Mobile Apps: The Next Generation
Organizations want to modernize their existing applications, resulting in a much more mobile-first approach. This includes moving the back end from on-premise servers to a more cloud-based architecture (whether that’s public, private or hybrid) and updating the front end to be intuitive and mobile-capable.
This is augmented by a move away from old development practices and a shift towards a more process-centric approach, which lends itself to creating an externalised rule system, meaning logic is no longer hardwired into the application. This allows for greater collaboration between developers and other stakeholders such as business project managers and the creation of simplified, easy-to-navigate interfaces, within an intuitive drag-and-drop development environment, which binds to the existing back-end.

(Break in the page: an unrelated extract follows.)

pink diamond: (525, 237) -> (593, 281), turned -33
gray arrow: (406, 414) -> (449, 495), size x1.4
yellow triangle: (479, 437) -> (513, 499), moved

As a result, development cycles are shorter, user acceptance is faster and, ultimately, ramp-up is quicker — something vital in the mobile world where the demand for new apps is so great.
We expect this trend to develop into ever more process-centric and rules-centric application development, combined with API-based mashups across on-premises, cloud and mobile applications. This will bring higher levels of agility and support the rapid innovation needed by the world’s best companies.

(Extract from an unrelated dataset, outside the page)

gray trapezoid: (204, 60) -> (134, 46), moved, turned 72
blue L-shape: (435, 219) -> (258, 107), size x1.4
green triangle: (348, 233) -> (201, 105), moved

The App is Dead – Long Live the App
Mobility is changing the shape of application development. Demand for cross platform support is growing, development cycles are shortening and users’ expectations are evolving.
Exploiting these devices to their full potential means empowering employees to use them to be more productive and enabling customers to be more self-reliant. Changing development techniques offer developers a real opportunity to take the lead in optimising business processes for mobility and stake out an app development strategy, while collaborating more closely with other stakeholders.
Whether it’s developing a native app, a browser-based one, or taking a hybrid approach, mobile apps are a unique species and it’s not possible to just attempt to transfer techniques that worked well for desktop application development. The key is to embrace these new methodologies and seek out best practice from partners and providers to find the right applications to empower users, both within and outside the business.
Dion Picco is Manager, Product Management at Progress Software.